Die Ölpreise sind erneut gestiegen, nachdem Präsident Donald Trump den Druck auf den Iran verstärkt und ein Abkommen gefordert hat, das seiner Ansicht nach den langwierigen Konflikt beenden und die Wiederöffnung der strategisch wichtigen Straße von Hormus ermöglichen würde.

Den neuesten Daten zufolge hat der Preis für Brent-Rohöl nach einem Anstieg von fast 8 % in der vergangenen Woche die Marke von 112 US‑Dollar pro Barrel überschritten, während West Texas Intermediate (WTI) Rohöl sich 108 US‑Dollar nähert. Gestern meldete sich Trump in den sozialen Medien zu Wort und erklärte, dass Iran die Zeit davonlaufe und das Land besser schnell handeln solle.
Bemerkenswert ist, dass seit den ersten Angriffen der USA und Israels auf Iran Ende Februar die Ölpreise um mehr als 50 % gestiegen sind, da der rückläufige Ölfluss durch die Straße von Hormus die Lieferungen der Golfstaaten einschränkt. Zahlreiche Ökonomen haben wiederholt darauf hingewiesen, dass sich der Markt derzeit in einem Wettlauf gegen die Zeit befindet, da die Faktoren, die das Preiswachstum infolge des Krieges bislang gebremst haben, gefährdet sein könnten, falls diese lebenswichtige Wasserstraße bis Juni geschlossen bleibt. Doch selbst wenn die Meerenge wieder geöffnet und der Krieg beendet wird, werden mindestens sechs Monate benötigt, um die Infrastruktur wiederherzustellen und die Lieferungen zu normalisieren.

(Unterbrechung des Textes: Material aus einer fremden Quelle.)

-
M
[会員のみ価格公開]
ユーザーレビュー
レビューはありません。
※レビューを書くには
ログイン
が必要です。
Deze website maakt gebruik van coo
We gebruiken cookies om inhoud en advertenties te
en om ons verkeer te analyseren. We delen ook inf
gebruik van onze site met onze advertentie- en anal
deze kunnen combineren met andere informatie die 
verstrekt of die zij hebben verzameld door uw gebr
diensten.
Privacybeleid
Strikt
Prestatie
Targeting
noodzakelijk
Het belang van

Offensichtlich gibt es zahlreiche Meldungen über mögliche Lösungen, doch bislang existiert kein verlässlicher Mechanismus, um die mit Lieferungen durch die Straße von Hormus verbundenen Risiken vollständig zu beseitigen. Das bedeutet, dass die im hohen Ölpreis enthaltene Risikoprämie aller Wahrscheinlichkeit nach unverändert bleiben wird.

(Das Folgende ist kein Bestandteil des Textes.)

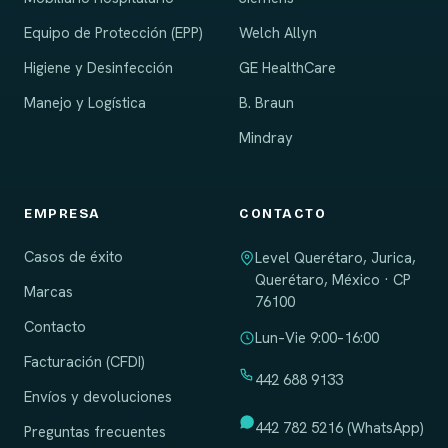
Equipo de Protección (EPP)
Welch Allyn
Higiene y Desinfección
GE HealthCare
Manejo y Logística
B. Braun
Mindray
EMPRESA
CONTACTO
Casos de éxito
Level Querétaro, Jurica,
Querétaro, México · CP
Marcas
76100
Contacto
Lun–Vie 9:00–16:00
Facturación (CFDI)
442 688 9133
Envíos y devoluciones
442 782 5216 (WhatsApp)
Preguntas frecuentes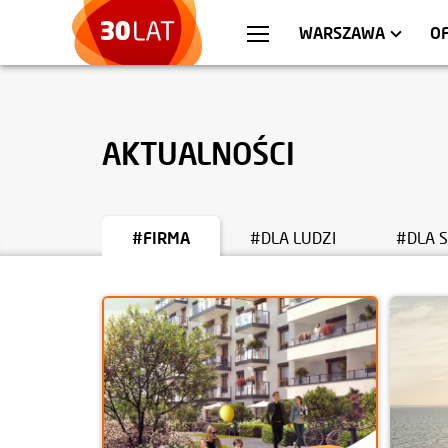
WROCŁAW
MIESZKANIA
KRA
AP
WARSZAWA
O
AKTUALNOŚCI
#FIRMA
#DLA LUDZI
#DLA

Der Angebotsdruck hat sich zusätzlich verschärft, nachdem die Trump‑Regierung das Auslaufen der Ausnahmegenehmigung für den Verkauf von russischem Öl zugelassen hat – trotz Indiens Bitte, diese Maßnahme zu verlängern. Am vergangenen Wochenende wurden Energieanlagen im Persischen Golf angegriffen; ein Drohnenangriff löste einen Brand in einer Nuklearanlage in den Vereinigten Arabischen Emiraten aus und machte damit die Fragilität der Waffenruhe deutlich.

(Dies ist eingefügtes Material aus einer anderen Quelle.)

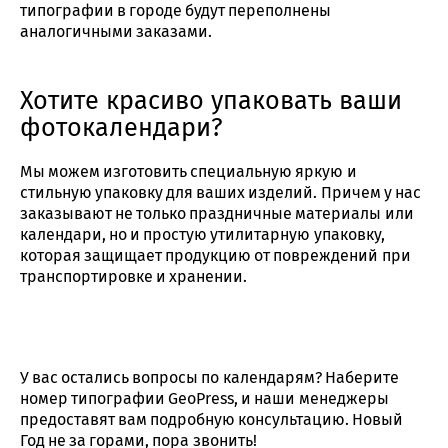
типографии в городе будут переполнены
аналогичными заказами.
Хотите красиво упаковать ваши
фотокалендари?
Мы можем изготовить специальную яркую и
стильную упаковку для ваших изделий. Причем у нас
заказывают не только праздничные материалы или
календари, но и простую утилитарную упаковку,
которая защищает продукцию от повреждений при
транспортировке и хранении.
У вас остались вопросы по календарям? Наберите
номер типографии GeoPress, и наши менеджеры
предоставят вам подробную консультацию. Новый
Год не за горами, пора звонить!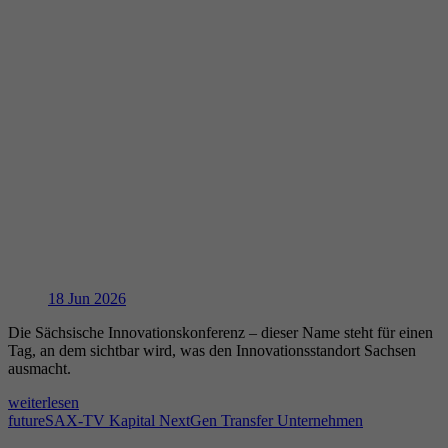
Datenschutzeinstellungen der Nutzer auf der
Zweck
Youtube-Plattform zu verfolgen und zu
erweitern.
Name
YSC
Anbieter
YouTube (Google)
Laufzeit
Sitzungsende
Registriert eine eindeutige ID, um Statistiken
Zweck
der Videos von YouTube, die der Benutzer
18
Jun 2026
gesehen hat, zu behalten.
Die Sächsische Innovationskonferenz – dieser Name steht für einen
Tag, an dem sichtbar wird, was den Innovationsstandort Sachsen
ausmacht.
weiterlesen
futureSAX-TV
Kapital
NextGen
Transfer
Unternehmen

Berichte halb-offizieller iranischer Medien deuten darauf hin, dass die Konfliktparteien weiterhin weit voneinander entfernt sind. Ein Mitglied des Sicherheitskabinetts des israelischen Premierministers Benjamin Netanjahu, Ze'ev Elkin, erklärte, das Land sei bereit, die Angriffe auf Iran wiederaufzunehmen, falls Trump eine entsprechende Entscheidung treffe. Es sei darauf hingewiesen, dass Trump seit Beginn der Waffenruhe am 8. April wiederholt damit gedroht hat, die Bombardierungen – die am 28. Februar begonnen hatten – erneut aufzunehmen.

Aus technischer Sicht müssen die Käufer zunächst den nächstgelegenen Widerstand bei 113,80 $ zurückerobern. Dadurch würde sich der Blick auf 118,80 $ richten, oberhalb dessen ein Durchbruch deutlich schwieriger wird. Das weiter entfernte Kursziel liegt im Bereich von 124,40 $. Kommt es zu einem Rückgang der Ölpreise, werden die Bären versuchen, bei 106,00 $ die Kontrolle zu übernehmen. Gelingt dies, würde ein Durchbruch dieser Spanne die Position der Bullen stark schwächen und den Ölpreis auf ein Tief von 100,00 $ drücken, mit dem Potenzial, bis auf 92,50 $ zu fallen.